I have to go, reader, it’s time for my daily walk. Did you know they let us death-rowers (I just made that word up, damn, death row is doing the writer in me well) step outside? It’s like a fucking ball. I love going outside.


– Elizabeth A.










“Name?” asked the bearded middle-aged white man behind the counter. I eyed his bulging belly, the buttons were so tight, I was surprised they didn’t pop open. “Ananya,” I responded. “Ana-what?” “Uh-nun-yah-,” I said, now slower, more robotic. His eyes skimmed through the list of names on the yellow paper before him, his pen tapping at what was probably my name, “Ah-nanny-yeah Triv-ve” he struggled. “Trivedi,” I gave in, “Ananya Trivedi, that’s me.” He shot me a look that was a mix between dire annoyance and utter disgust. I smiled at him. He got off his chair, turned his back at me and rummaged the large box for my parcel. I watched how his body worked, the formation of a tiny sweat patch between his lower back and his butt. The crease on his trousers. His mismatched socks. “Ah-nanny-yeah, Ah-nanny-yeah,” he said rhythmically, “AHA!” he blurted out at his eureka moment of finding my parcel. “Pretty heavy, Ah-nanny-yeah,” he said, sluggishly bringing the parcel to me. “Sign here, please.” “Thanks, sir,” I said.

I stuffed the parcel in my rucksack, the big-bulgy-belly man was right. It was heavy. It’s gonna get the job done, at least. I stopped at a coffee shop almost adjacent to the postal office, half struggling to get my phone out my back pocket, half struggling with the weight of my bag. “I’m at the airport, I will see you on Monday, be good, I love you.” It was a text from my husband, “be good? safe flight, love you too!” I wrote back.

The uber ride home was swift. I threw my bag on the floor and made my way to the kitchen and fixed myself a cup of tea, rummaging the drawers for the bag of weed my husband had bought two days ago. I never knew how I wanted to do it, all I knew is I wanted to be high when I did it. I somehow felt like it would numb the pain, make the process easier.

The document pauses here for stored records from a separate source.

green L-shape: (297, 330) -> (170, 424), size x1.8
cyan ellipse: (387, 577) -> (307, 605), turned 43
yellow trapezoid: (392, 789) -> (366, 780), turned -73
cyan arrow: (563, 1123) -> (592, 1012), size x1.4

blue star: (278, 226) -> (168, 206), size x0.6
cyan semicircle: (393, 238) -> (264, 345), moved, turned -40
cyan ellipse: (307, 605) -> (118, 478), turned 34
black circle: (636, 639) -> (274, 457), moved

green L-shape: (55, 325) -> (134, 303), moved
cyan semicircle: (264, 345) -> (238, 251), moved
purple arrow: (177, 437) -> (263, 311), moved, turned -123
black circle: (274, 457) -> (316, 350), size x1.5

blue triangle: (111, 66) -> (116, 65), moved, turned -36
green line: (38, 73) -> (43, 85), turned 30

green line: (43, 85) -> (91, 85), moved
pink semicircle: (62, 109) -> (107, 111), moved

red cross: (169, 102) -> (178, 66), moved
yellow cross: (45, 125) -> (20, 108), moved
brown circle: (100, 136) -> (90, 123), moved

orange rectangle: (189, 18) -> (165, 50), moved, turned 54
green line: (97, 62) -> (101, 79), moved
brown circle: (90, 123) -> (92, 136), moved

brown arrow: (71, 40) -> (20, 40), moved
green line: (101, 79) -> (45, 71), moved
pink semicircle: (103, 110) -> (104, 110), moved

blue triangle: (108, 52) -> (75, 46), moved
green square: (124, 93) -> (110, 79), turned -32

I  switched on the T.V. to watch Friends reruns, placed my cup of tea on the side table and began rolling a joint. My husband was so much better at rolling than I was, he had tried to teach me his technique but I never learned. My husband was the love and light of my life. He was everything I wanted and so much more. He was always so kind to me, knew the right things to say. He loved me so much. And I loved him back. I did, but I had to go. I started smoking as I thought of my family – settled between Mumbai, London and Johannesburg. My mother had the world’s best smile. And my father was a man of few words, “beta, don’t forget where you’ve come from,” he would always tell me. I thought about my wedding day, Din Shagna Da replayed in my head, and before I knew it I had started to cry and I was done smoking.

I had to go, it was the only way out of the mess. 

I picked up my bag from the floor and went into my bedroom. I hit play on my husband’s iPod and ‘Kho Gaye Hum Kahan’ started to fill the room’s silence. My husband loved that song. He would play it over and over again when he was happy. I opened my bag and pulled out the parcel. I laid it on my bed and fumbled with the packaging until I decided to go get scissors. Now high, and still crying I opened the package, and there it was – safely protected in bubble wrap. I peeled off bubble wrap and held it in my hands. The gun felt cold and heavy, but not deadly.  ‘Tedhe-medhe raaste hain jaadui imaaratein hain main bhi hoon tu bhi hai yahaan’ the song went on in the background. It was my husband’s favourite line. “It’s you and me, through thick and thin,” he had told me one night.

I placed the gun in my mouth and shut my eyes. The tears mixed with the high brought back a memory from my childhood. Every Sunday, my parents would take me and my siblings to the arcade across from where my mother worked, and I would sit on a tiny red bus that would move back and forth with a song playing in the background. “Beta, smile,” my father would say as he snapped pictures of me in the bus. The flash from my father’s camera would hurt my eyes so I would shut them tight and focus on the song and the bus. And just like that, everything else would phase out. Just me, the song and the bus remained. And I was happy. I was disappearing. Happily disappearing. Disappearing happily.